I hope to get some feedback from others on what you thought about my analysis and your thoughts if you ever took a course.  Ready…go.



  1. Thanks for the analysis. I have taken S1 w/ Viti…St. Augustine and Spinal Manip with Dunning. I would recommend both. I believe the more “tools in your toolbox” the better clinician you become. I have yet to attend Mckenzie or Maitland or get certified in any one recognized discipline. As a student, 2 of my CI’s were McKenzie certified and although I adopt some of those concepts/treatments in the clinic I believed (the CI’s) only saw patient presentations as black and white. Its important we appreciate all the revolutionary concepts in P.T. and take on our on effective way of practicing.
    Best wishes,

    1. Hey John,
      Thanks for commenting! Yes, you’re right…you need to see more sides of a discipline to improve your skills. I have improved my outcomes by taking concepts from McKenzie (mainly from learning from Dr. Eric Jorde) as well as other manual therapy approaches through Dr. David Love. I think you need to know what not to do to know what to do.


  2. Hey Harrison,

    I am on my way home after attending the MAPS MT-M (Maitland manipulation, Osteopathic manipulation, Cyriax Manipulation) course. I enjoyed the course & the instructor did a great job with presenting the material. I agree with your assessment of the overall MAPS courses. I felt that the osteopathic manipulations were much more comfortable and more likely to cavitate than the MAPS manips & we observed many of the Cyriax manips, but did not perform his techniques due to the strong traction component of the technique. The instructor and my fellow attendees that were certified in MAPS all felt that cavitation was not important, but the thrust was more important part of the technique. This is not my experience in the clinic. My patents comparable signs resolves very quickly following cavitation & may or may not resolve without cavitation.

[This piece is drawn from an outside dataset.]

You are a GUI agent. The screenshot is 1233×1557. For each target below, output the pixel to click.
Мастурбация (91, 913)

    Overall, great course & I would recommend this course along with James Dunnings manipulation courses. This will give you a broad apprecitation for different perspectives regarding manipulation.

    I wish the course discussed more evidence in specific terms and not in general terms such as the literature states…. Dunningl’s manipulation course is more osteopathic in nature. His review fo the literature is extensive. His review of the literature is worth the price of the course, but he is excellent in his abilty to teach manipulations.

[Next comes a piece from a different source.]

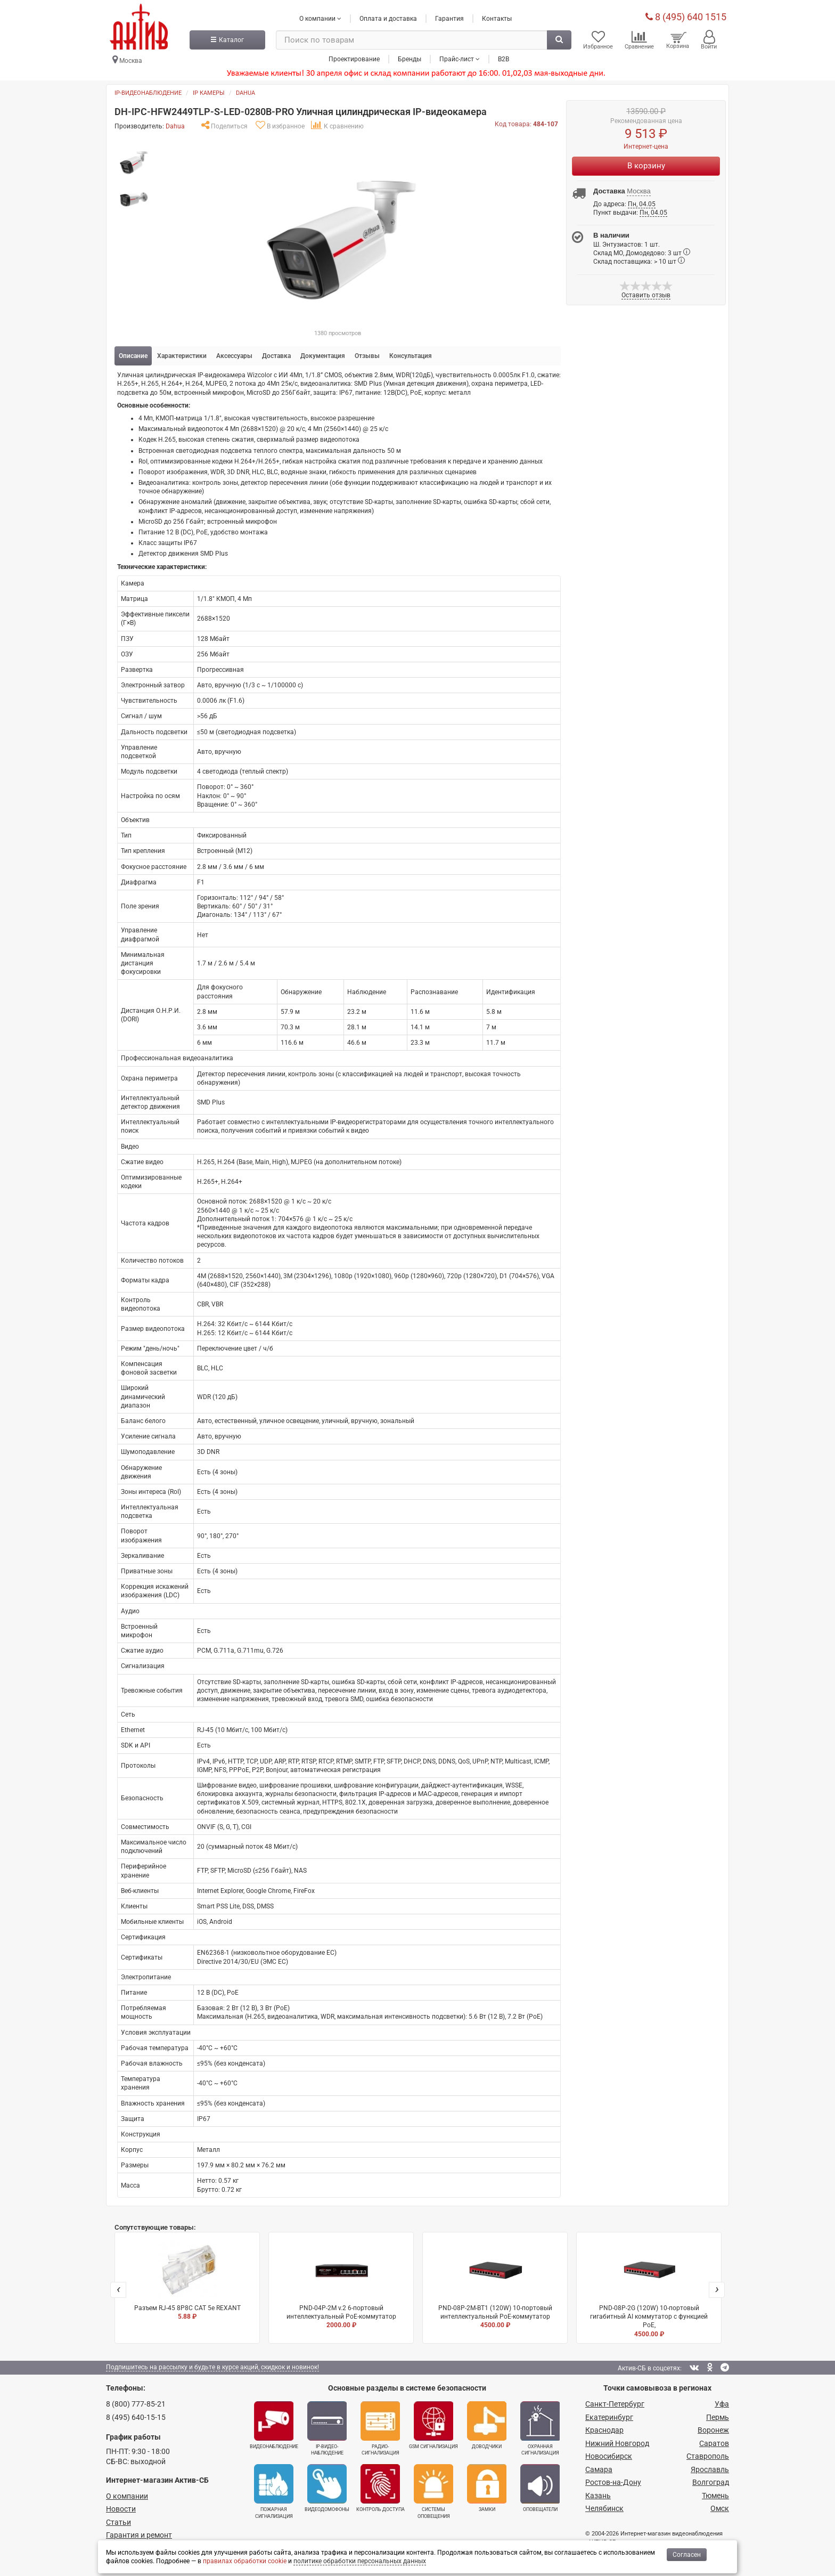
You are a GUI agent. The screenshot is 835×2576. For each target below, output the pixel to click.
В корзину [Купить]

    I feel that assessing the spine is more effective using repeated motion testing & force progression taught by McKenzie. There is quite a bit of research on directional preference, centralization, & syndrome classification. However, I always appreciate clinicians such as McKenzie, Maitland, Cyriax and other for doing the great ground work. They were willing to be bold and put their clinical reasoning on paper for the world to learn from & critique.

    Thumbs up for MT-M.


    1. Thanks for responding Eric and glad you enjoyed the course. Looking forward to talking to you this week about the concepts and strategies that MAPS implements.

      I think you will like the following quote (especially since you’re a UNC fan!), showing the need to turn your thoughts into action, such as Maitland, McKenzie, etc.

      A thought which does not result in an action is nothing much, and an action which does not proceed from a thought is nothing at all.
      -Coach K

  3. Harrison,
    I was certified with maps in 2004. I thinks the MAPS courses are a good intro into joint mobilization and forming a treatment strategy(especially for new grads). However, after taking Dunning’s manipulation classes, I felt like his courses are head and shoulders better for a clinician who has had some time in the clinic and wants to advance their skills.

    1. Hey Greg,
      Good to hear your response, especially being a MAPS graduate. Even though I haven’t taken all of MAPS courses, I would agree Dunning provides excellent courses.

      I think his research knowledge is what really separates him, what do you think?